A lógica do entretenimento e da moda, a pressão dos anunciantes e o facilitismo dificultam a existência, na imprensa lusa, duma crítica mais solta e plural, exterior às próprias redacções. Seja como for, a questão aqui é outra: será que os responsáveis desses jornais estarão mesmo interessados nesse tipo de crítica desconectada da lógica do entertenimento? Quererão mesmo trabalhar a construção de públicos, o diálogo e o encontro com leitores interessados e exigentes?
A ocasião é bem aproveitada por Leone para dar novo exemplo de como os directores de diários nativos têm como desporto predilecto 'filtrar' pessoalmente os textos de opinião dos leitores, não vão passar argumentos incómodos (i.e., preocupados com a verdade dos factos...).
Também eu tive uma experiência similar quanto a um texto de opinião sobre a descaracterização identitária na Fundação Gulbenkian (a articulação entre uma fundação de serviços e de subsídios estava e está sendo desfeita pela fixação no 2.º vector), a propósito da extinção do Ballet Gulbenkian, no Verão passado. Em todos os jornais que contactei a decisão subia ao director (sendo que uns estavam desinteressados, outros em banhos), excepto no DN, e foi aí que saiu (lamentavelmente, os textos dos leitores não constam do site do DN). Ironias da História... A César o que é de César.
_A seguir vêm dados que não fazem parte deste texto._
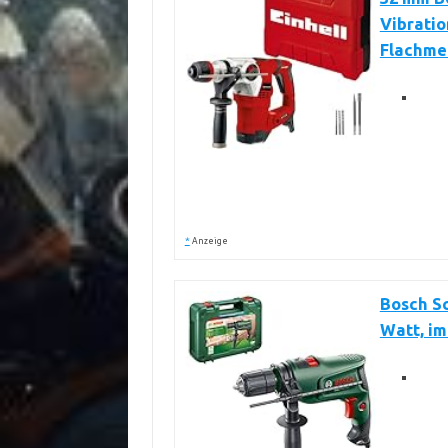
Vibration
Flachme
*
Anzeige
Bosch S
Watt, im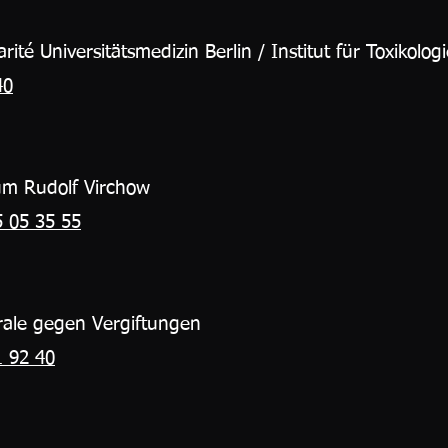
rité Universitätsmedizin Berlin / Institut für Toxikolog
40
kum Rudolf Virchow
5 05 35 55
rale gegen Vergiftungen
1 92 40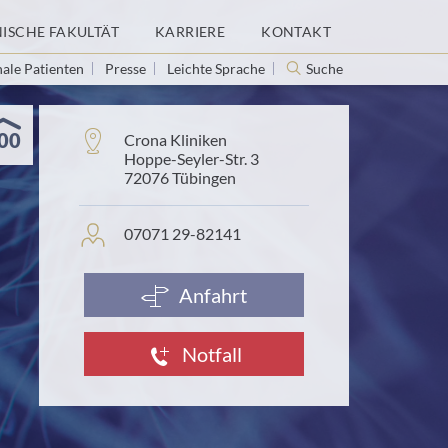
NISCHE FAKULTÄT
KARRIERE
KONTAKT
nale Patienten
Presse
Leichte Sprache
Suche
00
Adresse:
Crona Kliniken
Hoppe-Seyler-Str. 3
72076 Tübingen
Personenprofil:
07071 29-82141
Anfahrt
Notfall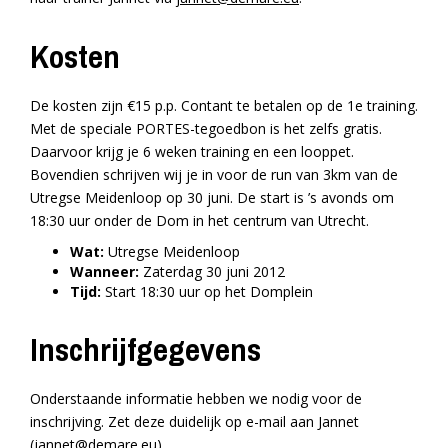
Kosten
De kosten zijn €15 p.p. Contant te betalen op de 1e training.
Met de speciale PORTES-tegoedbon is het zelfs gratis.
Daarvoor krijg je 6 weken training en een looppet.
Bovendien schrijven wij je in voor de run van 3km van de
Utregse Meidenloop op 30 juni. De start is ’s avonds om
18:30 uur onder de Dom in het centrum van Utrecht.
Wat:
Utregse Meidenloop
Wanneer:
Zaterdag 30 juni 2012
Tijd:
Start 18:30 uur op het Domplein
Inschrijfgegevens
Onderstaande informatie hebben we nodig voor de
inschrijving. Zet deze duidelijk op e-mail aan Jannet
(
jannet@demare.eu
).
Estes directores são os mesmos que batem no peito a propósito de discricionaridades e intromissões do poder político, da censura do antigamente, etc.. É engraçado, não acham?
Nb: Leone é autor de Portugal extemporâneo: história das ideias do discurso crítico moderno (séculos XVI-XX), INCM, 2006, 2 vols. (um prévio resumo pode ser lido aqui).